An exact transcription of the entries is required, with none of the pictures carried over.
══════════════════════════════
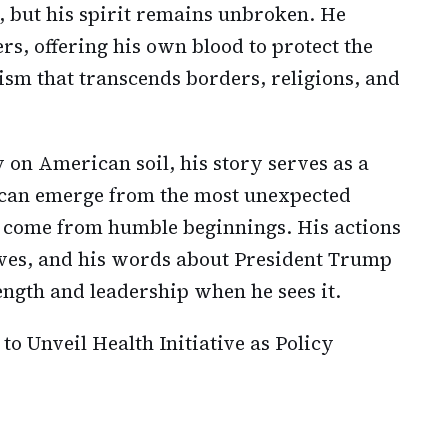
, but his spirit remains unbroken. He
rs, offering his own blood to protect the
oism that transcends borders, religions, and
on American soil, his story serves as a
 can emerge from the most unexpected
en come from humble beginnings. His actions
ives, and his words about President Trump
ngth and leadership when he sees it.
to Unveil Health Initiative as Policy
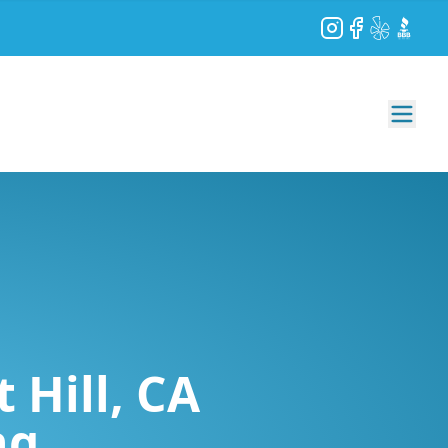
Instagram
Facebook
Yelp
BBB
 Hill, CA
ng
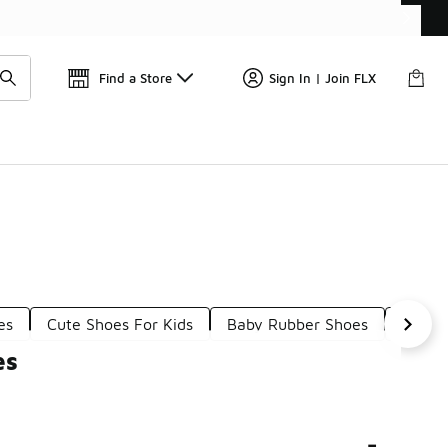
Get 
🛍️ Buy Online, Pick-Up In Store 🚗
Find a Store
Sign In | Join FLX
es
Cute Shoes For Kids
Baby Rubber Shoes
Babyb
es
-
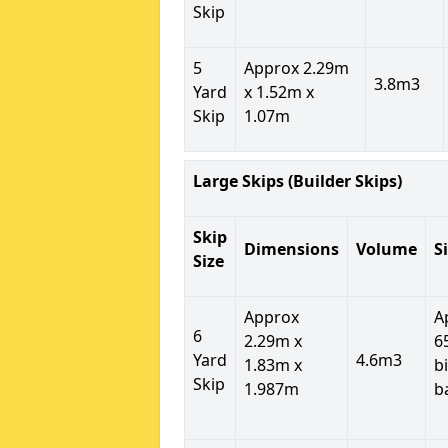
Skip
5
Approx 2.29m
3.8m3
Yard
x 1.52m x
Skip
1.07m
Large Skips (Builder Skips)
Skip
Dimensions
Volume
S
Size
Approx
A
6
2.29m x
6
Yard
4.6m3
1.83m x
b
Skip
1.987m
b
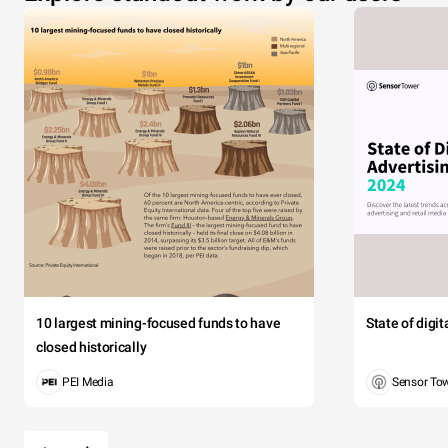
10 largest mining-focused funds to have
State of digi
closed historically
PEI Media
Sensor To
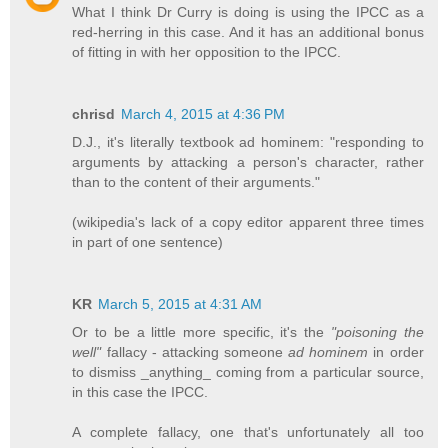
What I think Dr Curry is doing is using the IPCC as a
red-herring in this case. And it has an additional bonus
of fitting in with her opposition to the IPCC.
chrisd
March 4, 2015 at 4:36 PM
D.J., it's literally textbook ad hominem: "responding to
arguments by attacking a person's character, rather
than to the content of their arguments."
(wikipedia's lack of a copy editor apparent three times
in part of one sentence)
KR
March 5, 2015 at 4:31 AM
Or to be a little more specific, it's the
"poisoning the
well"
fallacy - attacking someone
ad hominem
in order
to dismiss _anything_ coming from a particular source,
in this case the IPCC.
A complete fallacy, one that's unfortunately all too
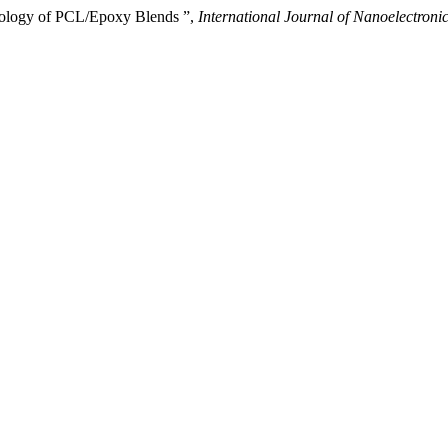
ology of PCL/Epoxy Blends ”,
International Journal of Nanoelectron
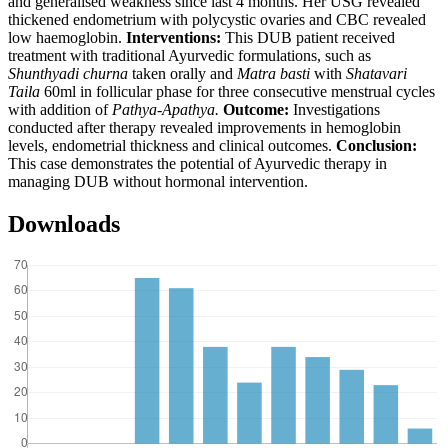
and generalised weakness since last 4 months. Her USG revealed
thickened endometrium with polycystic ovaries and CBC revealed
low haemoglobin.
Interventions:
This DUB patient received
treatment with traditional Ayurvedic formulations, such as
Shunthyadi churna
taken orally and
Matra basti
with
Shatavari
Taila
60ml in follicular phase for three consecutive menstrual cycles
with addition of
Pathya-Apathya.
Outcome:
Investigations
conducted after therapy revealed improvements in hemoglobin
levels, endometrial thickness and clinical outcomes.
Conclusion:
This case demonstrates the potential of Ayurvedic therapy in
managing DUB without hormonal intervention.
Downloads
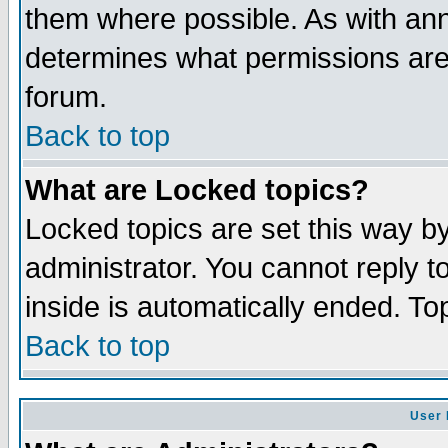
them where possible. As with an
determines what permissions are 
forum.
Back to top
What are Locked topics?
Locked topics are set this way b
administrator. You cannot reply t
inside is automatically ended. T
Back to top
User 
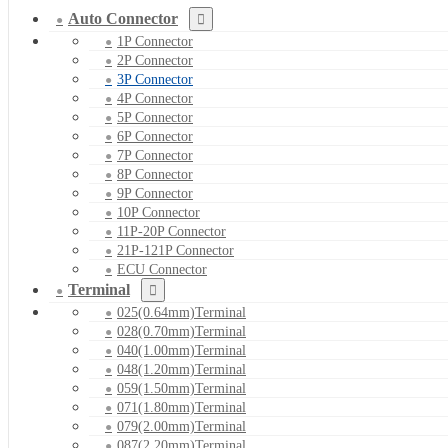
Auto Connector
1P Connector
2P Connector
3P Connector
4P Connector
5P Connector
6P Connector
7P Connector
8P Connector
9P Connector
10P Connector
11P-20P Connector
21P-121P Connector
ECU Connector
Terminal
025(0.64mm)Terminal
028(0.70mm)Terminal
040(1.00mm)Terminal
048(1.20mm)Terminal
059(1.50mm)Terminal
071(1.80mm)Terminal
079(2.00mm)Terminal
087(2.20mm)Terminal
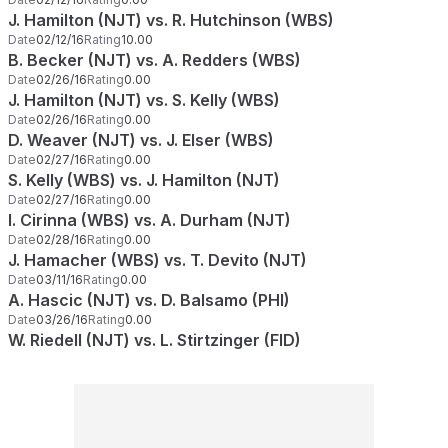
J. Hamilton (NJT) vs. R. Hutchinson (WBS)
Date
02/12/16
Rating
10.00
B. Becker (NJT) vs. A. Redders (WBS)
Date
02/26/16
Rating
0.00
J. Hamilton (NJT) vs. S. Kelly (WBS)
Date
02/26/16
Rating
0.00
D. Weaver (NJT) vs. J. Elser (WBS)
Date
02/27/16
Rating
0.00
S. Kelly (WBS) vs. J. Hamilton (NJT)
Date
02/27/16
Rating
0.00
I. Cirinna (WBS) vs. A. Durham (NJT)
Date
02/28/16
Rating
0.00
J. Hamacher (WBS) vs. T. Devito (NJT)
Date
03/11/16
Rating
0.00
A. Hascic (NJT) vs. D. Balsamo (PHI)
Date
03/26/16
Rating
0.00
W. Riedell (NJT) vs. L. Stirtzinger (FID)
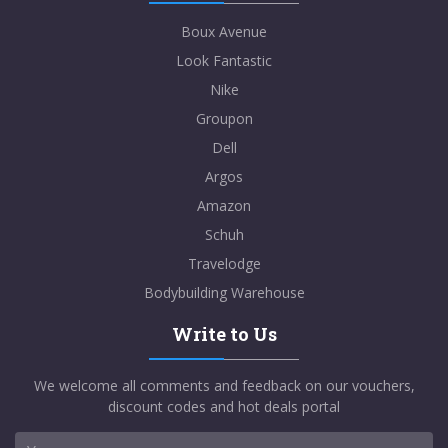
Boux Avenue
Look Fantastic
Nike
Groupon
Dell
Argos
Amazon
Schuh
Travelodge
Bodybuilding Warehouse
Write to Us
We welcome all comments and feedback on our vouchers,
discount codes and hot deals portal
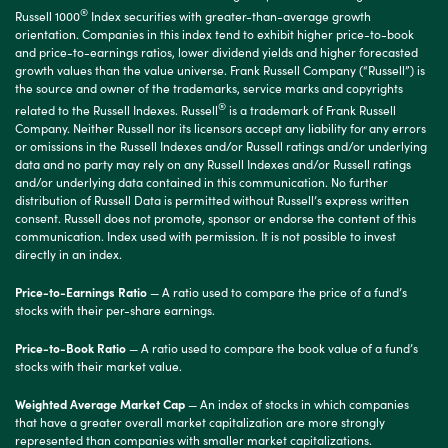
®
Russell 1000
Index securities with greater-than-average growth
orientation. Companies in this index tend to exhibit higher price-to-book
and price-to-earnings ratios, lower dividend yields and higher forecasted
growth values than the value universe. Frank Russell Company (“Russell”) is
the source and owner of the trademarks, service marks and copyrights
®
related to the Russell Indexes. Russell
is a trademark of Frank Russell
Company. Neither Russell nor its licensors accept any liability for any errors
or omissions in the Russell Indexes and/or Russell ratings and/or underlying
data and no party may rely on any Russell Indexes and/or Russell ratings
and/or underlying data contained in this communication. No further
distribution of Russell Data is permitted without Russell’s express written
consent. Russell does not promote, sponsor or endorse the content of this
communication. Index used with permission. It is not possible to invest
directly in an index.
Price-to-Earnings Ratio
— A ratio used to compare the price of a fund’s
stocks with their per-share earnings.
Price-to-Book Ratio
— A ratio used to compare the book value of a fund’s
stocks with their market value.
Weighted Average Market Cap
— An index of stocks in which companies
that have a greater overall market capitalization are more strongly
represented than companies with smaller market capitalizations.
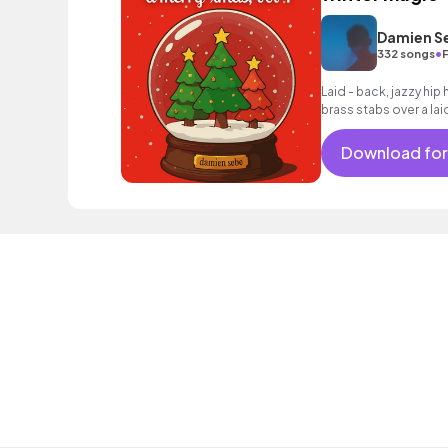
Damien S
•
332 songs
Laid - back, jazzy hi
brass stabs over a lai
Download for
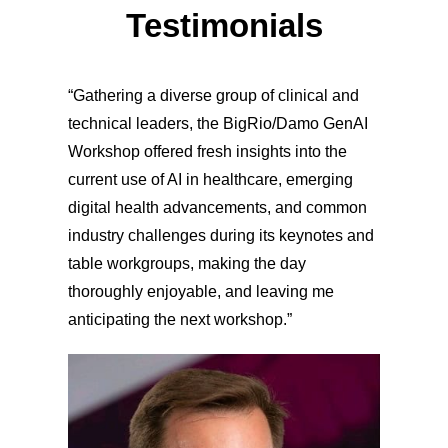
Testimonials
“Gathering a diverse group of clinical and
technical leaders, the BigRio/Damo GenAI
Workshop offered fresh insights into the
current use of AI in healthcare, emerging
digital health advancements, and common
industry challenges during its keynotes and
table workgroups, making the day
thoroughly enjoyable, and leaving me
anticipating the next workshop.”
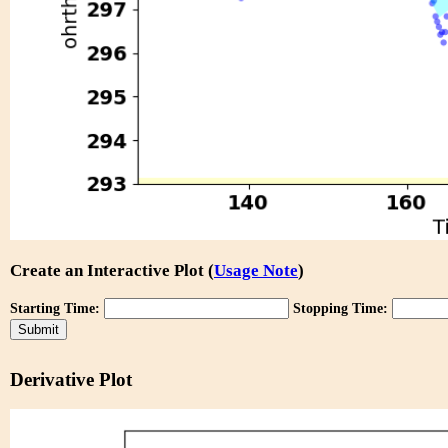
Create an Interactive Plot (
Usage Note
)
Starting Time:
Stopping Time:
Derivative Plot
══════════════════════════════
• [RESPONSE BOX]:
, but his spirit remains unbroken. He
rs, offering his own blood to protect the
oism that transcends borders, religions, and
on American soil, his story serves as a
 can emerge from the most unexpected
en come from humble beginnings. His actions
ives, and his words about President Trump
ngth and leadership when he sees it.
to Unveil Health Initiative as Policy
Instagram
Facebook
Yelp
BBB
 Hill, CA
ng
Get 
🛍️ Buy Online, Pick-Up In Store 🚗
Find a Store
Sign In | Join FLX
es
Cute Shoes For Kids
Baby Rubber Shoes
Babyb
es
-
Skip
5
Approx 2.29m
3.8m3
Yard
x 1.52m x
Skip
1.07m
Large Skips (Builder Skips)
Skip
Dimensions
Volume
S
Size
Approx
A
6
2.29m x
6
Yard
4.6m3
1.83m x
b
Skip
1.987m
b
10 largest mining-focused funds to have
State of digi
closed historically
PEI Media
Sensor To
What I think Dr Curry is doing is using the IPCC as a
red-herring in this case. And it has an additional bonus
of fitting in with her opposition to the IPCC.
chrisd
March 4, 2015 at 4:36 PM
D.J., it's literally textbook ad hominem: "responding to
arguments by attacking a person's character, rather
than to the content of their arguments."
(wikipedia's lack of a copy editor apparent three times
in part of one sentence)
KR
March 5, 2015 at 4:31 AM
Or to be a little more specific, it's the
"poisoning the
well"
fallacy - attacking someone
ad hominem
in order
to dismiss _anything_ coming from a particular source,
in this case the IPCC.
A complete fallacy, one that's unfortunately all too
ology of PCL/Epoxy Blends ”,
International Journal of Nanoelectron
and generalised weakness since last 4 months. Her USG revealed
thickened endometrium with polycystic ovaries and CBC revealed
low haemoglobin.
Interventions:
This DUB patient received
treatment with traditional Ayurvedic formulations, such as
Shunthyadi churna
taken orally and
Matra basti
with
Shatavari
Taila
60ml in follicular phase for three consecutive menstrual cycles
with addition of
Pathya-Apathya.
Outcome:
Investigations
conducted after therapy revealed improvements in hemoglobin
levels, endometrial thickness and clinical outcomes.
Conclusion:
This case demonstrates the potential of Ayurvedic therapy in
managing DUB without hormonal intervention.
Downloads
them where possible. As with an
determines what permissions are 
forum.
Back to top
What are Locked topics?
Locked topics are set this way b
administrator. You cannot reply t
inside is automatically ended. T
Back to top
User 
Auto Connector
1P Connector
2P Connector
3P Connector
4P Connector
5P Connector
6P Connector
7P Connector
8P Connector
9P Connector
10P Connector
11P-20P Connector
21P-121P Connector
ECU Connector
Terminal
025(0.64mm)Terminal
028(0.70mm)Terminal
040(1.00mm)Terminal
048(1.20mm)Terminal
059(1.50mm)Terminal
071(1.80mm)Terminal
079(2.00mm)Terminal
087(2.20mm)Terminal
J. Hamilton (NJT) vs. R. Hutchinson (WBS)
Date
02/12/16
Rating
10.00
B. Becker (NJT) vs. A. Redders (WBS)
Date
02/26/16
Rating
0.00
J. Hamilton (NJT) vs. S. Kelly (WBS)
Date
02/26/16
Rating
0.00
D. Weaver (NJT) vs. J. Elser (WBS)
Date
02/27/16
Rating
0.00
S. Kelly (WBS) vs. J. Hamilton (NJT)
Date
02/27/16
Rating
0.00
I. Cirinna (WBS) vs. A. Durham (NJT)
Date
02/28/16
Rating
0.00
J. Hamacher (WBS) vs. T. Devito (NJT)
Date
03/11/16
Rating
0.00
A. Hascic (NJT) vs. D. Balsamo (PHI)
Date
03/26/16
Rating
0.00
W. Riedell (NJT) vs. L. Stirtzinger (FID)
Boux Avenue
Look Fantastic
Nike
Groupon
Dell
Argos
Amazon
Schuh
Travelodge
Bodybuilding Warehouse
Write to Us
We welcome all comments and feedback on our vouchers,
discount codes and hot deals portal
®
Russell 1000
Index securities with greater-than-average growth
orientation. Companies in this index tend to exhibit higher price-to-book
and price-to-earnings ratios, lower dividend yields and higher forecasted
growth values than the value universe. Frank Russell Company (“Russell”) is
the source and owner of the trademarks, service marks and copyrights
®
related to the Russell Indexes. Russell
is a trademark of Frank Russell
Company. Neither Russell nor its licensors accept any liability for any errors
or omissions in the Russell Indexes and/or Russell ratings and/or underlying
data and no party may rely on any Russell Indexes and/or Russell ratings
and/or underlying data contained in this communication. No further
distribution of Russell Data is permitted without Russell’s express written
consent. Russell does not promote, sponsor or endorse the content of this
communication. Index used with permission. It is not possible to invest
directly in an index.
Price-to-Earnings Ratio
— A ratio used to compare the price of a fund’s
stocks with their per-share earnings.
Price-to-Book Ratio
— A ratio used to compare the book value of a fund’s
stocks with their market value.
Weighted Average Market Cap
— An index of stocks in which companies
that have a greater overall market capitalization are more strongly
represented than companies with smaller market capitalizations.
Damien S
•
332 songs
Laid - back, jazzy hi
brass stabs over a lai
Download for
Testimonials
“Gathering a diverse group of clinical and
technical leaders, the BigRio/Damo GenAI
Workshop offered fresh insights into the
current use of AI in healthcare, emerging
digital health advancements, and common
industry challenges during its keynotes and
table workgroups, making the day
thoroughly enjoyable, and leaving me
anticipating the next workshop.”
Create an Interactive Plot (
Usage Note
)
Starting Time:
Stopping Time:
Derivative Plot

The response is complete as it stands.